A bare number is all that is needed: how many lines below contain the string "Rwanda"?

(Extracted page text data)

<<<<

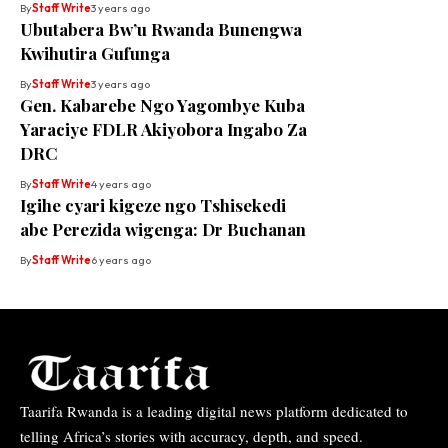
By
Staff Write
3 years ago
Ubutabera Bw’u Rwanda Bunengwa
Kwihutira Gufunga
By
Staff Write
3 years ago
Gen. Kabarebe Ngo Yagombye Kuba
Yaraciye FDLR Akiyobora Ingabo Za
DRC
By
Staff Write
4 years ago
Igihe cyari kigeze ngo Tshisekedi
abe Perezida wigenga: Dr Buchanan
By
Staff Write
6 years ago
Taarifa Rwanda is a leading digital news platform dedicated to
telling Africa’s stories with accuracy, depth, and speed.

>>>>

▶ _COMPLETED EXERCISE_
2